We don't say this to create alarm — the de minimis framework is still functioning and widely used. We say it because an automation system that helps you process Type 86 entries faster is less valuable than one that also flags entries that may no longer be eligible for de minimis treatment under current rules. That eligibility check — country of origin, HTS, current trade program status — needs to be part of the pipeline, not something you check manually after the fact.
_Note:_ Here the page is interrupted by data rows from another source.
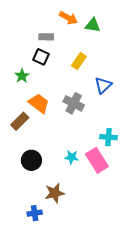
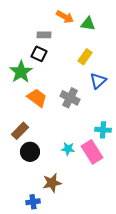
yellow rectangle: (79, 61) -> (85, 57), moved
green star: (22, 76) -> (21, 72), size x1.6
brown rectangle: (20, 121) -> (20, 131), moved

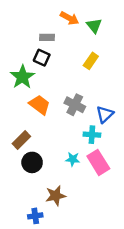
green triangle: (88, 24) -> (94, 26), turned 42
blue triangle: (98, 81) -> (105, 114), moved
cyan cross: (103, 130) -> (92, 135), moved

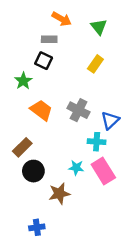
orange arrow: (69, 18) -> (62, 19), moved
green star: (22, 77) -> (23, 81), size x0.7
brown star: (56, 196) -> (59, 194), moved

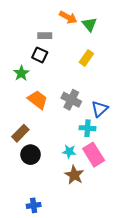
orange arrow: (62, 19) -> (68, 17), moved
brown star: (59, 194) -> (74, 175), moved, turned -30

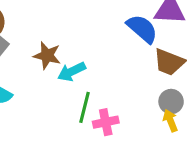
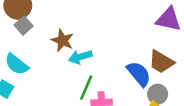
blue semicircle: (142, 29) -> (139, 74), moved

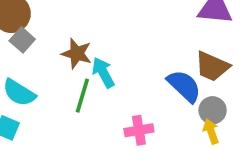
cyan arrow: (80, 57) -> (103, 73), turned 85
green line: (86, 88) -> (82, 96), moved

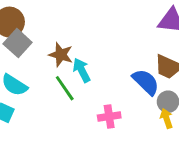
gray square: (22, 40) -> (18, 43), size x1.4
green line: (82, 96) -> (65, 88), turned -52

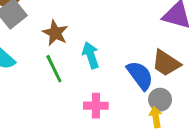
cyan arrow: (82, 70) -> (91, 55), moved

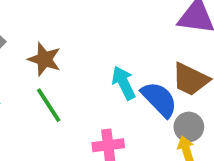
cyan arrow: (91, 55) -> (124, 83), moved

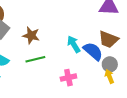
green line: (49, 105) -> (35, 59), turned -66

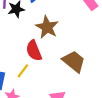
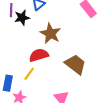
red semicircle: (34, 51) -> (39, 55), turned 96

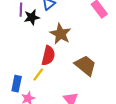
red semicircle: (39, 55) -> (48, 56), turned 120

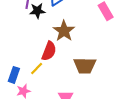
brown trapezoid: (85, 65) -> (85, 66), turned 135

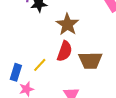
red semicircle: (49, 51) -> (65, 51), moved

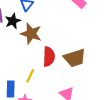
brown star: (67, 24) -> (31, 34), moved

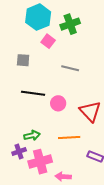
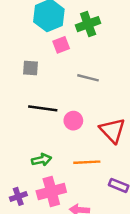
pink square: (48, 41) -> (61, 45), turned 32
purple cross: (19, 151) -> (18, 196), moved

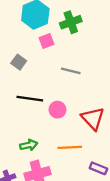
gray square: (31, 68) -> (19, 62), turned 32

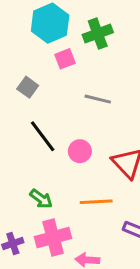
black line: (30, 99) -> (43, 136), turned 45
green arrow: (29, 145) -> (41, 199), turned 49

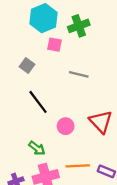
pink square: (65, 59) -> (55, 45), turned 32
pink circle: (80, 151) -> (66, 126), moved
orange line: (96, 202) -> (78, 166), moved

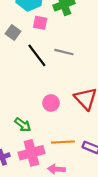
gray square: (27, 66) -> (13, 33), moved
black line: (38, 102) -> (37, 55), moved

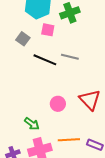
black line: (37, 55) -> (45, 60), turned -30

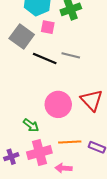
gray square: (23, 39) -> (22, 36), size x1.6
pink circle: (58, 104) -> (58, 104), size x1.6

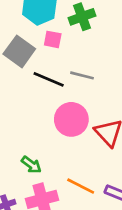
pink circle: (58, 104) -> (71, 119), moved
orange line: (70, 142) -> (81, 186), turned 30

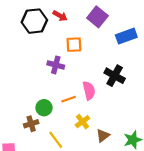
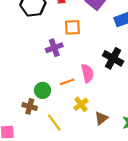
purple cross: (56, 65) -> (54, 48), turned -35
brown cross: (31, 124) -> (30, 106), turned 32

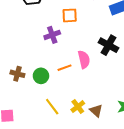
yellow cross: (81, 104) -> (78, 107), moved
brown cross: (30, 106) -> (17, 74), moved
brown triangle: (101, 118) -> (96, 111), moved, turned -40

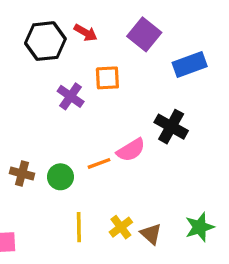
purple cross: (52, 35) -> (71, 96), moved, turned -35
pink semicircle: (84, 59) -> (131, 150), turned 72
yellow line: (52, 107) -> (79, 227), turned 36

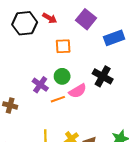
purple cross: (71, 96) -> (40, 85), moved
green circle: (60, 177) -> (62, 76), moved

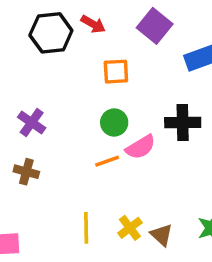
black cross: (103, 76) -> (183, 122), turned -30
purple cross: (40, 85) -> (32, 122), moved

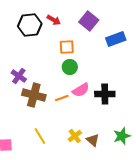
green circle: (114, 122) -> (70, 67), moved
black cross: (183, 122) -> (105, 94), moved
brown cross: (26, 172) -> (34, 95), moved, size x1.6
yellow line: (86, 228) -> (40, 136), moved, turned -30

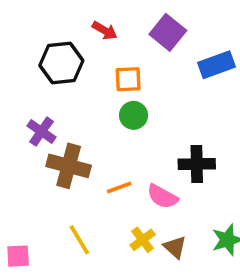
black hexagon: (30, 25) -> (61, 63), moved
pink semicircle: (81, 90) -> (162, 197), moved, turned 60
orange line: (62, 98) -> (119, 188), moved

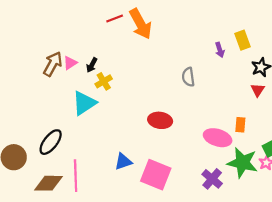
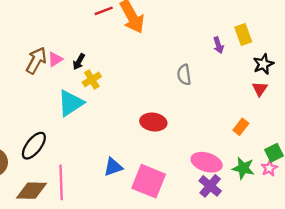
orange rectangle: (240, 125) -> (241, 127), turned 32
pink ellipse: (218, 138) -> (207, 162), moved
green star: (242, 163) -> (243, 168), size x0.7

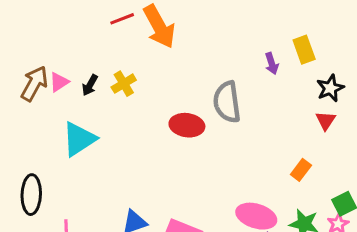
gray semicircle: (184, 75) -> (227, 102), size x1.5
yellow cross: (92, 79) -> (124, 84), moved
red ellipse: (153, 122) -> (187, 125), moved
black ellipse: (34, 146) -> (31, 195), turned -36

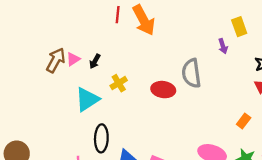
red line: (122, 19) -> (118, 15), turned -63
yellow rectangle: (304, 50) -> (239, 27), moved
yellow cross: (124, 84) -> (119, 83), moved
black ellipse: (31, 195) -> (101, 138), moved

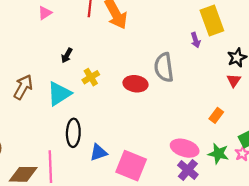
yellow rectangle: (239, 27) -> (212, 20), size x1.5
pink triangle: (73, 59) -> (45, 13), moved
brown arrow: (56, 60) -> (23, 87), moved

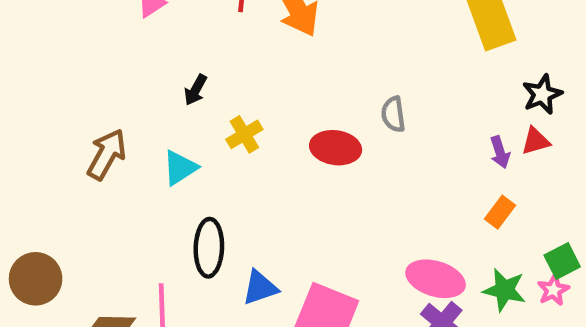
purple arrow: (196, 40) -> (500, 152), moved
gray semicircle: (164, 67) -> (393, 114), size x0.6
red triangle: (234, 80) -> (536, 141), turned 40
cyan triangle: (59, 94) -> (180, 168), size x0.7

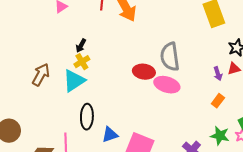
gray semicircle: (393, 114) -> (170, 57), size x1.8
yellow cross: (244, 134) -> (82, 62), moved
cyan triangle: (180, 168) -> (74, 81), size x1.4
pink ellipse: (436, 279) -> (167, 85), moved

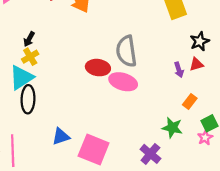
orange rectangle: (218, 101) -> (190, 101), moved
black ellipse: (87, 117) -> (28, 99), moved
green star: (220, 136) -> (172, 128), moved

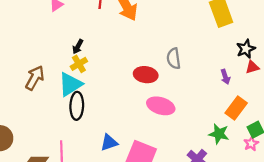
gray semicircle: (126, 51) -> (174, 58), size x0.7
red triangle: (196, 64) -> (252, 67), moved
pink ellipse: (123, 82) -> (161, 106), moved
orange rectangle: (190, 101) -> (236, 108), size x1.5

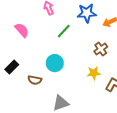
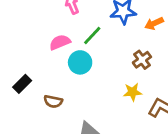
pink semicircle: (22, 30) -> (60, 42), moved, turned -70
cyan circle: (55, 63) -> (80, 62), moved

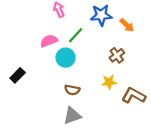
orange arrow: (154, 23) -> (127, 25), turned -112
brown semicircle: (53, 101) -> (72, 90), moved

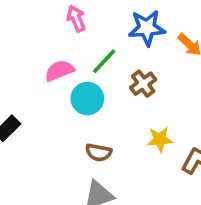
brown cross: (117, 55) -> (143, 84), moved

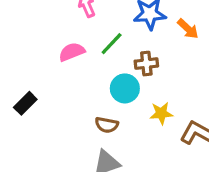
brown cross: (143, 84) -> (146, 64), turned 30
cyan circle: (87, 99) -> (125, 88), moved

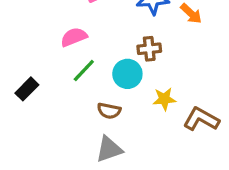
green line: (112, 44) -> (84, 71), moved

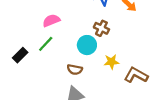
brown cross: (149, 49) -> (101, 28), turned 32
green line: (84, 71) -> (46, 44), moved

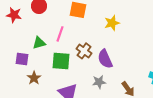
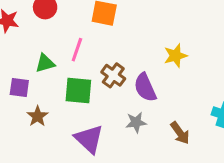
yellow star: (112, 23) -> (175, 56), moved

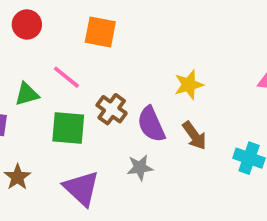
pink line: (77, 50) -> (66, 77), turned -70
brown star: (38, 116) -> (17, 177), moved
brown arrow: (180, 133) -> (194, 136), moved

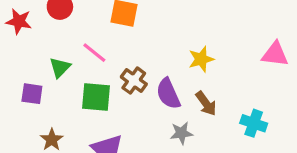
green triangle: (27, 94) -> (60, 67), turned -30
gray star: (140, 168) -> (181, 133), moved

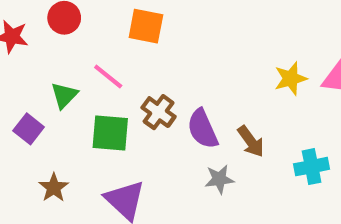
yellow star: (201, 59) -> (291, 79), moved
purple square: (32, 94) -> (29, 129), turned 30
cyan cross: (254, 123) -> (312, 167), turned -30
ACE Filing Mechanics for Type 86
Type 86 entries are filed through ACE as advance data under the Air AMS or Ocean AMS program (for carrier data) plus the actual entry filing under the CBP-approved ACE Entry Summary format for informal entries. For most high-volume e-commerce operators, entry filing is handled through a licensed customs broker who has ACE filing credentials, with the broker receiving pre-formatted entry data from the logistics operator's system.
The integration point in this workflow is typically between the logistics operator's warehouse management system or order management system and the broker's filing system. What's being exchanged is a structured data record per shipment — not a PDF. The role of extraction automation in this workflow is earlier in the chain: taking the carrier manifest, commercial invoice, or packing list as input and producing the structured per-shipment record that feeds the broker's ACE filing workflow. That transformation — unstructured or semi-structured document to clean structured data record — is where most of the manual work lives today, and where automation earns its keep.
For operations at 1,000+ Type 86 entries per day, the difference between a manual extraction process and an automated one isn't a productivity improvement — it's the difference between a viable business model and one that can't grow without proportional headcount addition. The document extraction step is the bottleneck, and solving it changes the unit economics of the operation entirely.